§ **Collected data**
------------
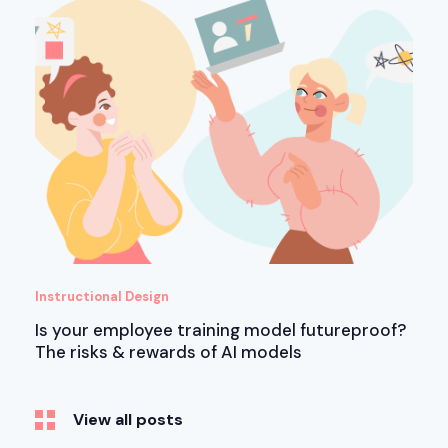
Instructional Design
Is your employee training model futureproof?
The risks & rewards of AI models
View all posts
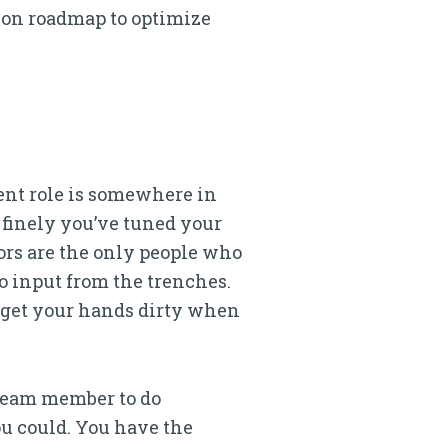
tion roadmap to optimize
ent role is somewhere in
 finely you’ve tuned your
rs are the only people who
o input from the trenches.
d get your hands dirty when
 team member to do
ou could. You have the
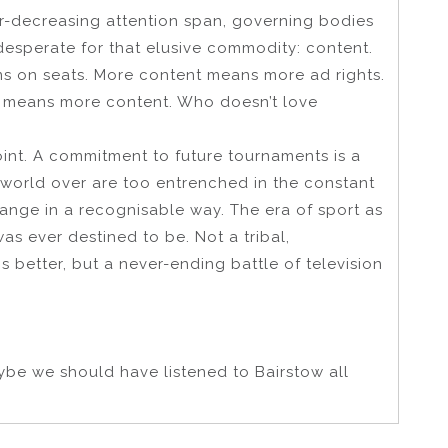
ver-decreasing attention span, governing bodies
esperate for that elusive commodity: content.
 on seats. More content means more ad rights.
e, means more content. Who doesn’t love
point. A commitment to future tournaments is a
e world over are too entrenched in the constant
hange in a recognisable way. The era of sport as
was ever destined to be. Not a tribal,
 better, but a never-ending battle of television
aybe we should have listened to Bairstow all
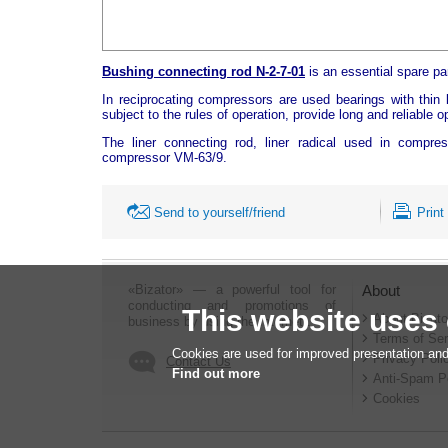
Bushing connecting rod N-2-7-01
is an essential spare p
In reciprocating compressors are used bearings with thin l
subject to the rules of operation, provide long and reliable 
The liner connecting rod, liner radical used in compr
compressor VM-63/9.
Send to yourself/friend
Print
«Bizator» — a powerful tool for
About
conducting and promotions of
This website uses
About Bizato
business by using the Internet..
Terms of Ser
Cookies are used for improved presentation and
Privacy Poli
Contact Us
Find out more
Anti-Spam P
Cookies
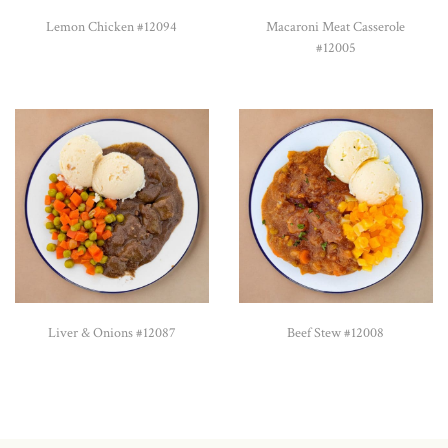
Lemon Chicken #12094
Macaroni Meat Casserole
#12005
Liver & Onions #12087
Beef Stew #12008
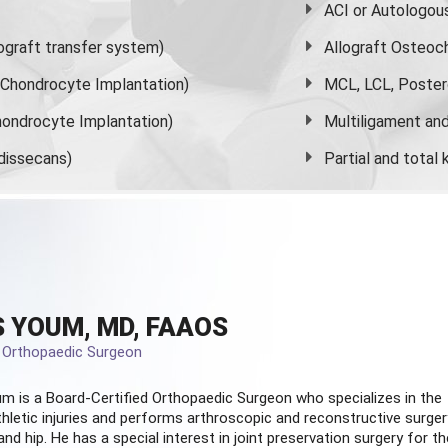
ACI or Autologou
graft transfer system)
Allograft Osteoc
s Chondrocyte Implantation)
MCL, LCL, Poster
ondrocyte Implantation)
Multiligament and 
dissecans)
Partial and
total
 YOUM, MD, FAAOS
d Orthopaedic Surgeon
m is a Board-Certified
Orthopaedic Surgeon
who specializes in the
hletic injuries and performs arthroscopic and reconstructive surger
and hip. He has a special interest in joint preservation surgery for th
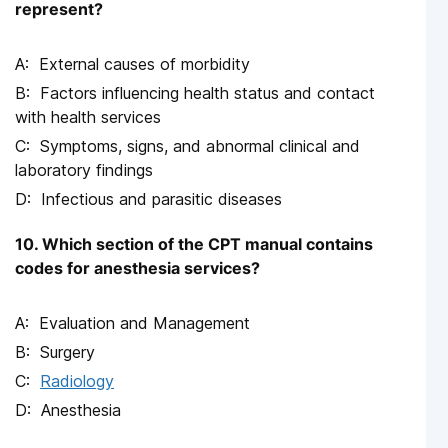
represent?
External causes of morbidity
Factors influencing health status and contact
with health services
Symptoms, signs, and abnormal clinical and
laboratory findings
Infectious and parasitic diseases
10. Which section of the CPT manual contains
codes for anesthesia services?
Evaluation and Management
Surgery
Radiology
Anesthesia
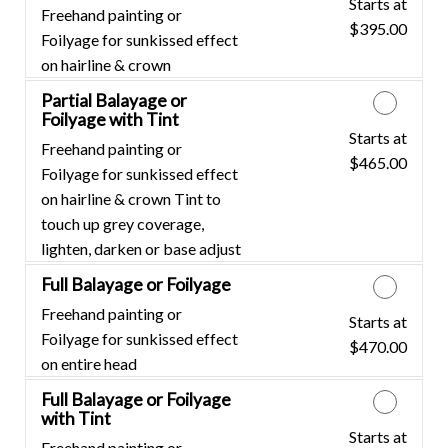
Starts at
Discounted Price
Freehand painting or
$395.00
Foilyage for sunkissed effect
on hairline & crown
Partial Balayage or
Foilyage with Tint
Starts at
Discounted Price
Freehand painting or
$465.00
Foilyage for sunkissed effect
on hairline & crown Tint to
touch up grey coverage,
lighten, darken or base adjust
Full Balayage or Foilyage
Freehand painting or
Starts at
Discounted Price
Foilyage for sunkissed effect
$470.00
on entire head
Full Balayage or Foilyage
with Tint
Starts at
Discounted Price
Freehand painting or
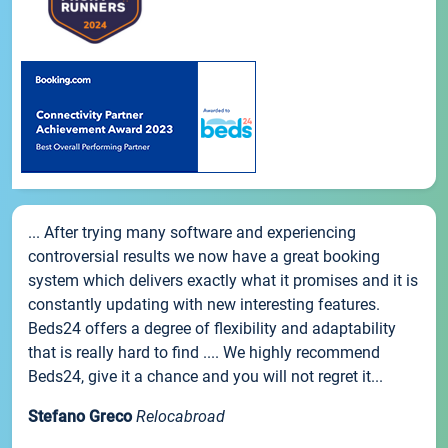
... After trying many software and experiencing
controversial results we now have a great booking
system which delivers exactly what it promises and it is
constantly updating with new interesting features.
Beds24 offers a degree of flexibility and adaptability
that is really hard to find .... We highly recommend
Beds24, give it a chance and you will not regret it...
Stefano Greco
Relocabroad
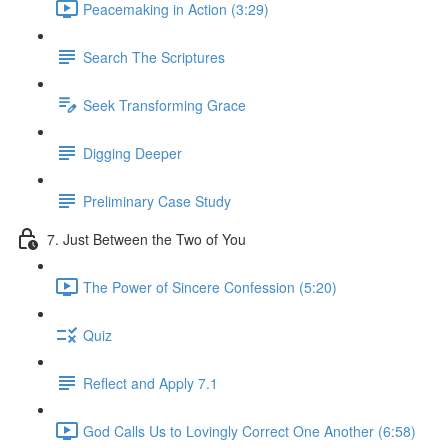
Peacemaking in Action (3:29)
Search The Scriptures
Seek Transforming Grace
Digging Deeper
Preliminary Case Study
7. Just Between the Two of You
The Power of Sincere Confession (5:20)
Quiz
Reflect and Apply 7.1
God Calls Us to Lovingly Correct One Another (6:58)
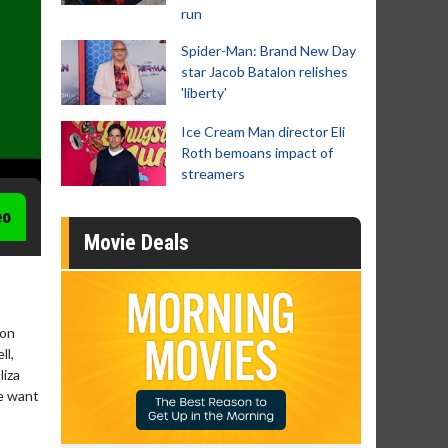
run
Spider-Man: Brand New Day
star Jacob Batalon relishes
'liberty'
Ice Cream Man director Eli
Roth bemoans impact of
streamers
eo
Movie Deals
ton
ll,
liza
he want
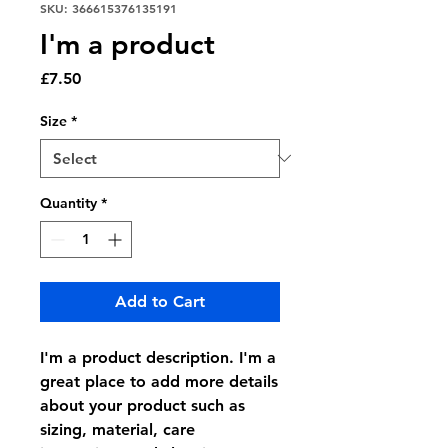
SKU: 366615376135191
I'm a product
Price
£7.50
Size
*
Quantity
*
Add to Cart
I'm a product description. I'm a 
great place to add more details 
about your product such as 
sizing, material, care 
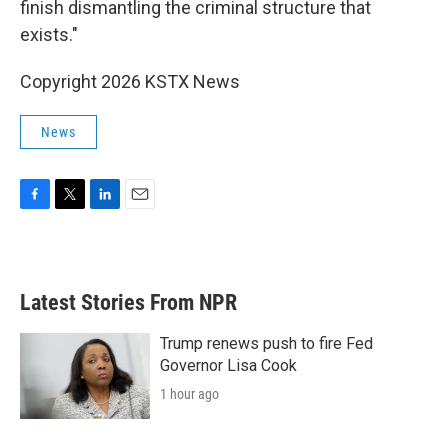
finish dismantling the criminal structure that
exists."
Copyright 2026 KSTX News
News
F
T
L
E
a
w
i
m
c
i
n
a
e
t
k
i
b
t
e
l
Latest Stories From NPR
o
e
d
o
r
I
k
n
Trump renews push to fire Fed
Governor Lisa Cook
1 hour ago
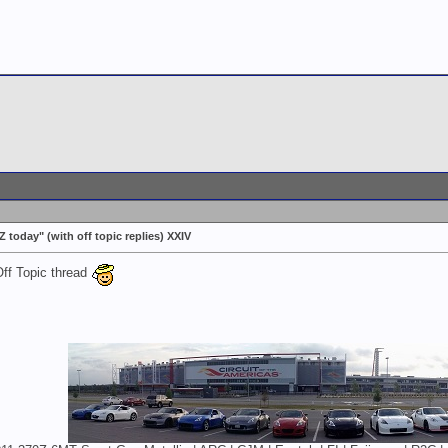
today" (with off topic replies) XXIV
Off Topic thread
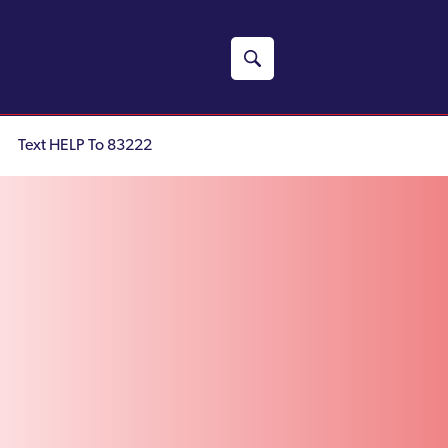
Text HELP To 83222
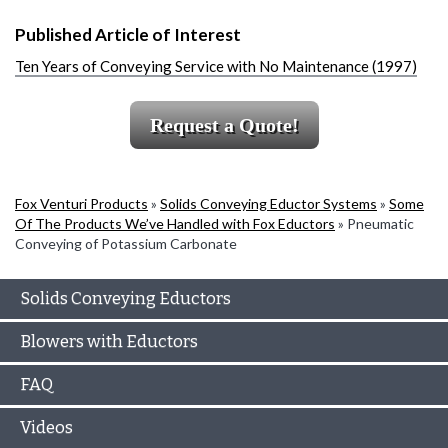
Published Article of Interest
Ten Years of Conveying Service with No Maintenance (1997)
Request a Quote!
Fox Venturi Products
»
Solids Conveying Eductor Systems
»
Some
Of The Products We’ve Handled with Fox Eductors
»
Pneumatic
Conveying of Potassium Carbonate
Solids Conveying Eductors
Blowers with Eductors
FAQ
Videos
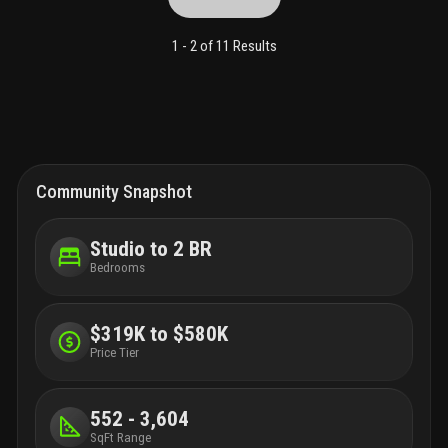
pointe park and north to bal harbour, with convenient access to
downtown miami. Special assessments have been paid in full.
1 -
2
of
11
Results
Community Snapshot
Studio to 2 BR
Bedrooms
$319K to $580K
Price Tier
552 - 3,604
SqFt Range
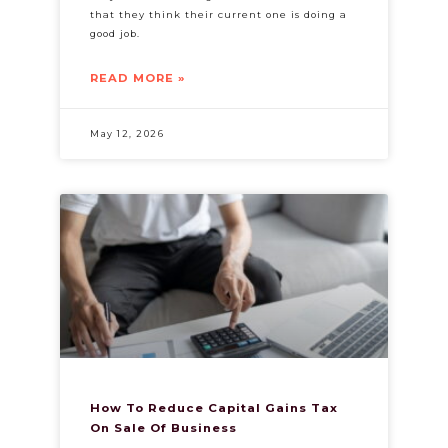
that they think their current one is doing a
good job.
READ MORE »
May 12, 2026
How To Reduce Capital Gains Tax
On Sale Of Business​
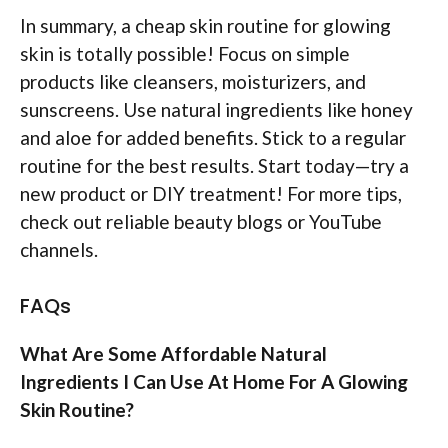
In summary, a cheap skin routine for glowing
skin is totally possible! Focus on simple
products like cleansers, moisturizers, and
sunscreens. Use natural ingredients like honey
and aloe for added benefits. Stick to a regular
routine for the best results. Start today—try a
new product or DIY treatment! For more tips,
check out reliable beauty blogs or YouTube
channels.
FAQs
What Are Some Affordable Natural
Ingredients I Can Use At Home For A Glowing
Skin Routine?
------------
§ **Exercise goal**
The answer should consist of every line above in which "with" appears.

§ **Worked solution**
In reciprocating compressors are used bearings with thin l
with health services
Foilyage with Tint
with Tint
constantly updating with new interesting features.
today" (with off topic replies) XXIV
Ten Years of Conveying Service with No Maintenance (1997)
Of The Products We’ve Handled with Fox Eductors
Blowers with Eductors
pointe park and north to bal harbour, with convenient access to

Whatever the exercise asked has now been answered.